| TASK PROMPT |
Output all the entries word for word. Omit the pictures.

| ENTRIES SUPPLIED |
•••

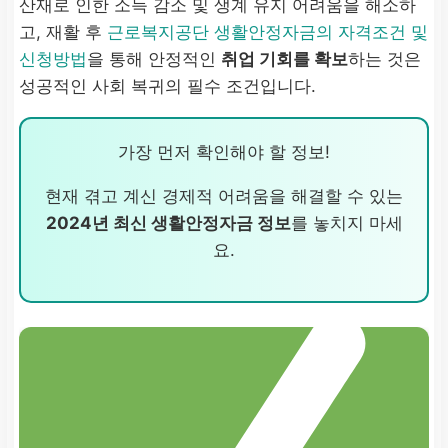
산재로 인한 소득 감소 및 생계 유지 어려움을 해소하
고, 재활 후
근로복지공단 생활안정자금의 자격조건 및
신청방법
을 통해 안정적인
취업 기회를 확보
하는 것은
성공적인 사회 복귀의 필수 조건입니다.
가장 먼저 확인해야 할 정보!
현재 겪고 계신 경제적 어려움을 해결할 수 있는
2024년 최신 생활안정자금 정보
를 놓치지 마세
요.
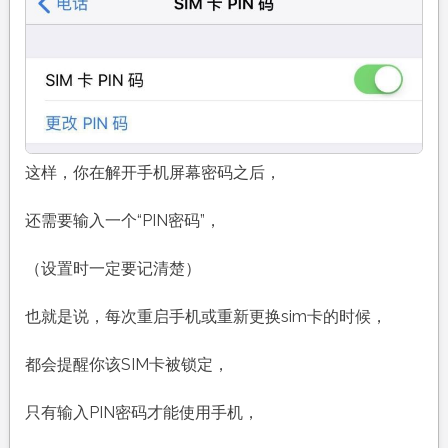
这样，你在解开手机屏幕密码之后，
还需要输入一个“PIN密码”，
（设置时一定要记清楚）
也就是说，每次重启手机或重新更换sim卡的时候，
都会提醒你该SIM卡被锁定，
只有输入PIN密码才能使用手机，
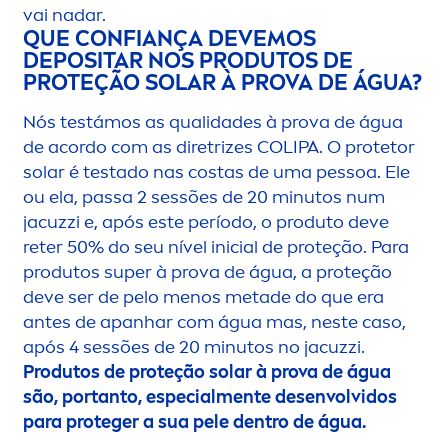
vai nadar.
QUE CONFIANÇA DEVEMOS
DEPOSITAR NOS PRODUTOS DE
PROTEÇÃO SOLAR À PROVA DE ÁGUA?
Nós testámos as qualidades à prova de água
de acordo com as diretrizes CO
LIP
A. O protetor
solar é testado nas costas de uma pessoa. Ele
ou ela, passa 2 sessões de 20 minutos num
jacuzzi e, após este período, o produto deve
reter 50% do seu nível inicial de proteção. Para
produtos super à prova de água, a proteção
deve ser de pelo
men
os metade do que era
antes de apanhar com água mas, neste caso,
após 4 sessões de 20 minutos no jacuzzi.
Produtos de proteção solar à prova de água
são, portanto, especial
men
te desenvolvidos
para proteger a sua pele dentro de água.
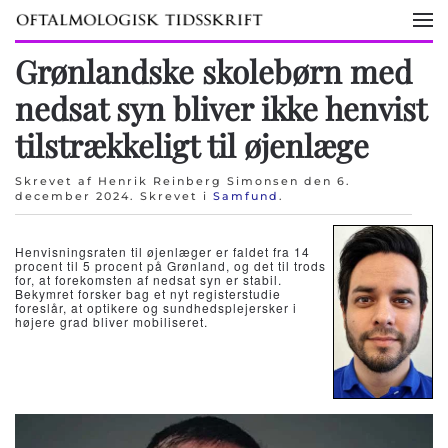
Skip to main content
Grønlandske skolebørn med
nedsat syn bliver ikke henvist
tilstrækkeligt til øjenlæge
Skrevet af Henrik Reinberg Simonsen den
6.
december 2024
. Skrevet i
Samfund
.
Henvisningsraten til øjenlæger er faldet fra 14
procent til 5 procent på Grønland, og det til trods
for, at forekomsten af nedsat syn er stabil.
Bekymret forsker bag et nyt registerstudie
foreslår, at optikere og sundhedsplejersker i
højere grad bliver mobiliseret.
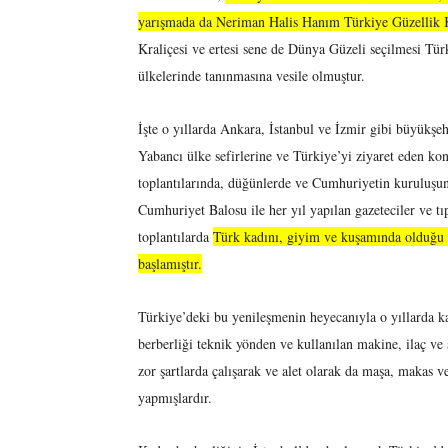
yarışmada da Neriman Halis Hanım Türkiye Güzellik Kr
Kraliçesi ve ertesi sene de Dünya Güzeli seçilmesi Tü
ülkelerinde tanınmasına vesile olmuştur.
İşte o yıllarda Ankara, İstanbul ve İzmir gibi büyükşe
Yabancı ülke sefirlerine ve Türkiye’yi ziyaret eden ko
toplantılarında, düğünlerde ve Cumhuriyetin kuruluşu
Cumhuriyet Balosu ile her yıl yapılan gazeteciler ve t
toplantılarda
Türk kadını, giyim ve kuşamında olduğu
başlamıştır.
Türkiye’deki bu yenileşmenin heyecanıyla o yıllarda k
berberliği teknik yönden ve kullanılan makine, ilaç ve
zor şartlarda çalışarak ve alet olarak da maşa, makas ve
yapmışlardır.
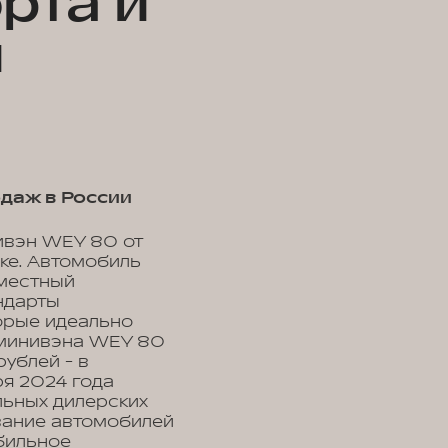
рта и
и
одаж в России
ивэн WEY 80 от
нке. Автомобиль
иместный
ндарты
торые идеально
 минивэна WEY 80
ублей - в
ря 2024 года
льных дилерских
вание автомобилей
бильное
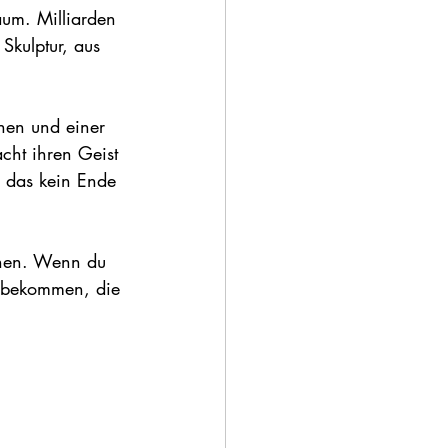
um. Milliarden 
Skulptur, aus 
nen und einer 
ht ihren Geist 
 das kein Ende 
einen. Wenn du 
t bekommen, die 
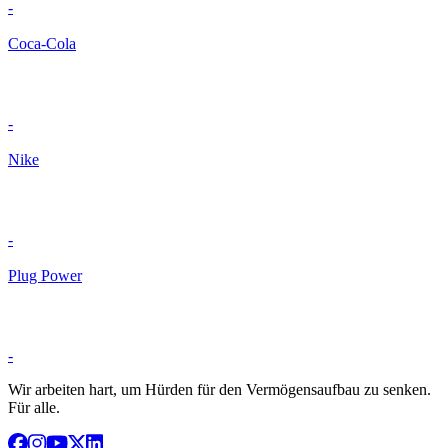
-
Coca-Cola
-
Nike
-
Plug Power
-
Wir arbeiten hart, um Hürden für den Vermögensaufbau zu senken.
Für alle.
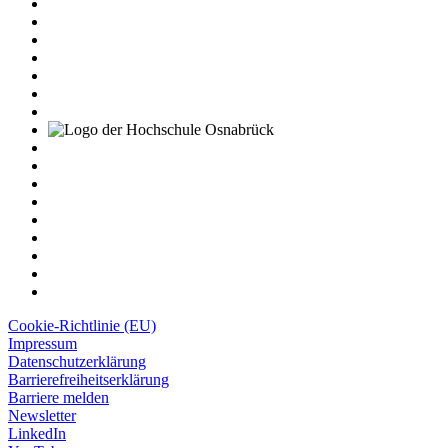
Cookie-Richtlinie (EU)
Impressum
Datenschutzerklärung
Barrierefreiheitserklärung
Barriere melden
Newsletter
LinkedIn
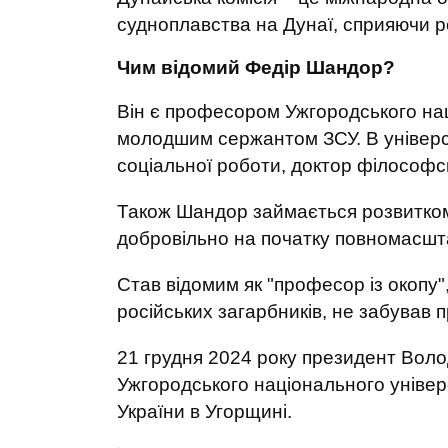
судноплавства на Дунаї, сприяючи роз
Чим відомий Федір Шандор?
Він є професором Ужгородського нац
молодшим сержантом ЗСУ. В універси
соціальної роботи, доктор філософс
Також Шандор займається розвитком 
добровільно на початку повномасшт
Став відомим як "професор із окопу",
російських загарбників, не забував п
21 грудня 2024 року президент Вол
Ужгородського національного уніве
України в Угорщині.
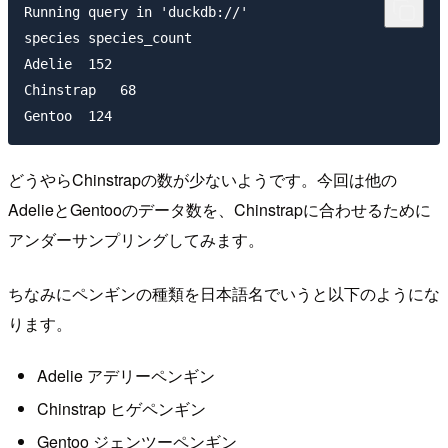
Running query in 'duckdb://'

species species_count

Adelie  152

Chinstrap   68

どうやらChinstrapの数が少ないようです。今回は他の
AdelieとGentooのデータ数を、Chinstrapに合わせるために
アンダーサンプリングしてみます。
ちなみにペンギンの種類を日本語名でいうと以下のようにな
ります。
Adelie アデリーペンギン
Chinstrap ヒゲペンギン
Gentoo ジェンツーペンギン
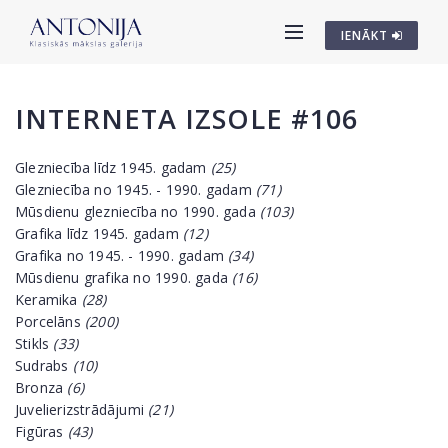
IENĀKT
INTERNETA IZSOLE #106
Glezniecība līdz 1945. gadam
(25)
Glezniecība no 1945. - 1990. gadam
(71)
Mūsdienu glezniecība no 1990. gada
(103)
Grafika līdz 1945. gadam
(12)
Grafika no 1945. - 1990. gadam
(34)
Mūsdienu grafika no 1990. gada
(16)
Keramika
(28)
Porcelāns
(200)
Stikls
(33)
Sudrabs
(10)
Bronza
(6)
Juvelierizstrādājumi
(21)
Figūras
(43)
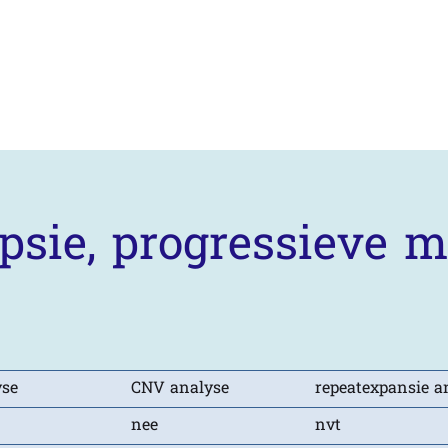
lepsie, progressieve
yse
CNV analyse
repeatexpansie a
nee
nvt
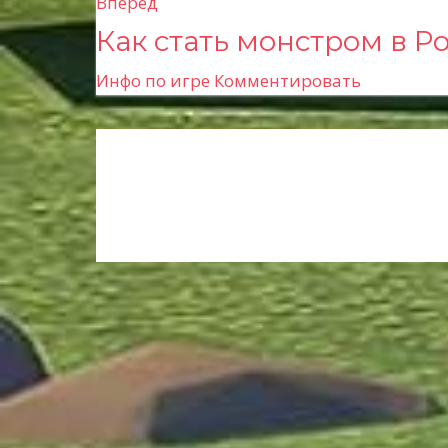
Вперед
в
Как стать монстром в Р
и
Инфо по игре
Комментировать
г
а
ц
и
я
п
о
з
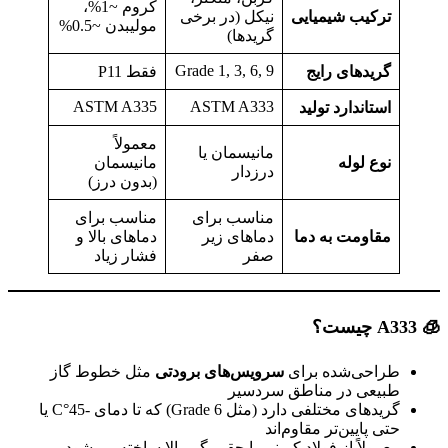
کروم ~1%،
ترکیب شیمیایی
نیکل (در برخی
مولیبدن ~0.5%
گریدها)
Grade 1, 3, 6, 9
گریدهای رایج
فقط P11
ASTM A335
ASTM A333
استاندارد تولید
معمولاً
مانیسمان یا
نوع لوله
مانیسمان
درزدار
(بدون درز)
مناسب برای
مناسب برای
مقاومت به دما
دماهای زیر
دماهای بالا و
صفر
فشار زیاد
🧊 A333
چیست؟
طراحی‌شده برای
سرویس‌های برودتی
مثل خطوط گاز
طبیعی در مناطق سردسیر
گریدهای مختلفی دارد (مثل Grade 6) که تا دمای -45°C یا
حتی پایین‌تر مقاوم‌اند
معمولاً از فولاد کربنی با چقرمگی بالا ساخته می‌شود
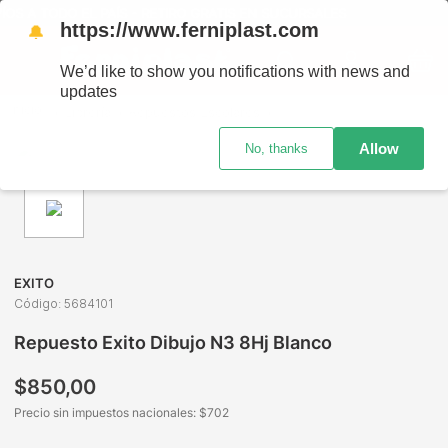
OS A TODO EL PAÍS - RETIRO GRATIS EN SUCURSALES
https://www.ferniplast.com
🔔
We’d like to show you notifications with news and
updates
Librería
Repuestos Escolares
Repuestos Escolares númer
Allow
No, thanks
EXITO
Código
:
5684101
Repuesto Exito Dibujo N3 8Hj Blanco
$
850
,
00
Precio sin impuestos nacionales: $
702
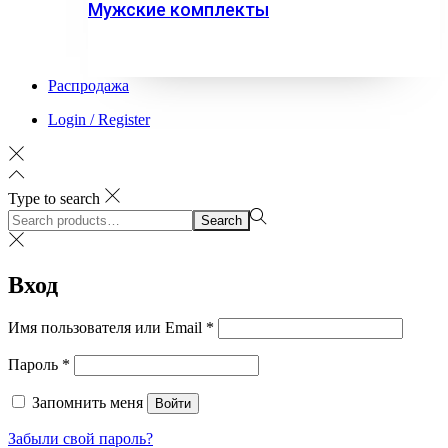
Мужские комплекты
Распродажа
Login / Register
Type to search
Search
Search
for:>
Вход
Обязательно
Имя пользователя или Email
*
Обязательно
Пароль
*
Запомнить меня
Войти
Забыли свой пароль?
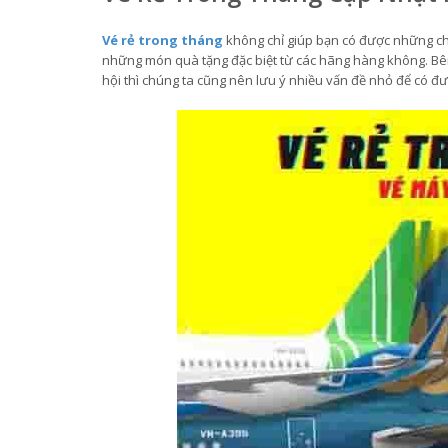
Vé rẻ trong tháng
không chỉ giúp bạn có được những chu
những món quà tặng đặc biệt từ các hãng hàng không. Bên
hội thì chúng ta cũng nên lưu ý nhiều vấn đề nhỏ để có đ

•••

| EXPECTED OUTPUT |
산재로 인한 소득 감소 및 생계 유지 어려움을 해소하
고, 재활 후
근로복지공단 생활안정자금의 자격조건 및
신청방법
을 통해 안정적인
취업 기회를 확보
하는 것은
성공적인 사회 복귀의 필수 조건입니다.
가장 먼저 확인해야 할 정보!
현재 겪고 계신 경제적 어려움을 해결할 수 있는
2024년 최신 생활안정자금 정보
를 놓치지 마세
요.
这样，你在解开手机屏幕密码之后，
还需要输入一个“PIN密码”，
（设置时一定要记清楚）
也就是说，每次重启手机或重新更换sim卡的时候，
都会提醒你该SIM卡被锁定，
只有输入PIN密码才能使用手机，
vai nadar.
QUE CONFIANÇA DEVEMOS
DEPOSITAR NOS PRODUTOS DE
PROTEÇÃO SOLAR À PROVA DE ÁGUA?
Nós testámos as qualidades à prova de água
de acordo com as diretrizes CO
LIP
A. O protetor
solar é testado nas costas de uma pessoa. Ele
ou ela, passa 2 sessões de 20 minutos num
jacuzzi e, após este período, o produto deve
reter 50% do seu nível inicial de proteção. Para
produtos super à prova de água, a proteção
deve ser de pelo
men
os metade do que era
antes de apanhar com água mas, neste caso,
após 4 sessões de 20 minutos no jacuzzi.
Produtos de proteção solar à prova de água
são, portanto, especial
men
te desenvolvidos
para proteger a sua pele dentro de água.
Skip to main content
Grønlandske skolebørn med
nedsat syn bliver ikke henvist
tilstrækkeligt til øjenlæge
Skrevet af Henrik Reinberg Simonsen den
6.
december 2024
. Skrevet i
Samfund
.
Henvisningsraten til øjenlæger er faldet fra 14
procent til 5 procent på Grønland, og det til trods
for, at forekomsten af nedsat syn er stabil.
Bekymret forsker bag et nyt registerstudie
foreslår, at optikere og sundhedsplejersker i
højere grad bliver mobiliseret.
yarışmada da Neriman Halis Hanım Türkiye Güzellik Kr
Kraliçesi ve ertesi sene de Dünya Güzeli seçilmesi Tü
ülkelerinde tanınmasına vesile olmuştur.
İşte o yıllarda Ankara, İstanbul ve İzmir gibi büyükşe
Yabancı ülke sefirlerine ve Türkiye’yi ziyaret eden ko
toplantılarında, düğünlerde ve Cumhuriyetin kuruluşu
Cumhuriyet Balosu ile her yıl yapılan gazeteciler ve t
toplantılarda
Türk kadını, giyim ve kuşamında olduğu
başlamıştır.
Türkiye’deki bu yenileşmenin heyecanıyla o yıllarda k
berberliği teknik yönden ve kullanılan makine, ilaç ve
zor şartlarda çalışarak ve alet olarak da maşa, makas ve
yapmışlardır.
рта и
и
одаж в России
ивэн WEY 80 от
нке. Автомобиль
иместный
ндарты
торые идеально
 минивэна WEY 80
ублей - в
ря 2024 года
льных дилерских
вание автомобилей
бильное
um. Milliarden 
Skulptur, aus 
nen und einer 
ht ihren Geist 
 das kein Ende 
einen. Wenn du 
t bekommen, die 
-
Coca-Cola
-
Nike
-
Plug Power
-
Wir arbeiten hart, um Hürden für den Vermögensaufbau zu senken.
Für alle.
Cookie-Richtlinie (EU)
Impressum
Datenschutzerklärung
Barrierefreiheitserklärung
Barriere melden
Newsletter
LinkedIn
судноплавства на Дунаї, сприяючи роз
Чим відомий Федір Шандор?
Він є професором Ужгородського нац
молодшим сержантом ЗСУ. В універси
соціальної роботи, доктор філософс
Також Шандор займається розвитком 
добровільно на початку повномасшт
Став відомим як "професор із окопу",
російських загарбників, не забував п
21 грудня 2024 року президент Вол
Ужгородського національного уніве
України в Угорщині.
Running query in 'duckdb://'

species species_count

Adelie  152

Chinstrap   68

どうやらChinstrapの数が少ないようです。今回は他の
AdelieとGentooのデータ数を、Chinstrapに合わせるために
アンダーサンプリングしてみます。
ちなみにペンギンの種類を日本語名でいうと以下のようにな
ります。
Adelie アデリーペンギン
Chinstrap ヒゲペンギン
Gentoo ジェンツーペンギン
IENĀKT
INTERNETA IZSOLE #106
Glezniecība līdz 1945. gadam
(25)
Glezniecība no 1945. - 1990. gadam
(71)
Mūsdienu glezniecība no 1990. gada
(103)
Grafika līdz 1945. gadam
(12)
Grafika no 1945. - 1990. gadam
(34)
Mūsdienu grafika no 1990. gada
(16)
Keramika
(28)
Porcelāns
(200)
Stikls
(33)
Sudrabs
(10)
Bronza
(6)
Juvelierizstrādājumi
(21)
Figūras
(43)
lepsie, progressieve
yse
CNV analyse
repeatexpansie a
nee
nvt
Вперед
в
Как стать монстром в Р
и
Инфо по игре
Комментировать
г
а
ц
и
я
п
о
з
کروم ~1%،
ترکیب شیمیایی
نیکل (در برخی
مولیبدن ~0.5%
گریدها)
Grade 1, 3, 6, 9
گریدهای رایج
فقط P11
ASTM A335
ASTM A333
استاندارد تولید
معمولاً
مانیسمان یا
نوع لوله
مانیسمان
درزدار
(بدون درز)
مناسب برای
مناسب برای
مقاومت به دما
دماهای زیر
دماهای بالا و
صفر
فشار زیاد
🧊 A333
چیست؟
طراحی‌شده برای
سرویس‌های برودتی
مثل خطوط گاز
طبیعی در مناطق سردسیر
گریدهای مختلفی دارد (مثل Grade 6) که تا دمای -45°C یا
حتی پایین‌تر مقاوم‌اند
معمولاً از فولاد کربنی با چقرمگی بالا ساخته می‌شود
OS A TODO EL PAÍS - RETIRO GRATIS EN SUCURSALES
https://www.ferniplast.com
🔔
We’d like to show you notifications with news and
updates
Librería
Repuestos Escolares
Repuestos Escolares númer
Allow
No, thanks
EXITO
Código
:
5684101
Repuesto Exito Dibujo N3 8Hj Blanco
$
850
,
00
Precio sin impuestos nacionales: $
702
Мужские комплекты
Распродажа
Login / Register
Type to search
Search
Search
for:>
Вход
Обязательно
Имя пользователя или Email
*
Обязательно
Пароль
*
Запомнить меня
Войти
Забыли свой пароль?
Vé rẻ trong tháng
không chỉ giúp bạn có được những chu
những món quà tặng đặc biệt từ các hãng hàng không. Bên
hội thì chúng ta cũng nên lưu ý nhiều vấn đề nhỏ để có đ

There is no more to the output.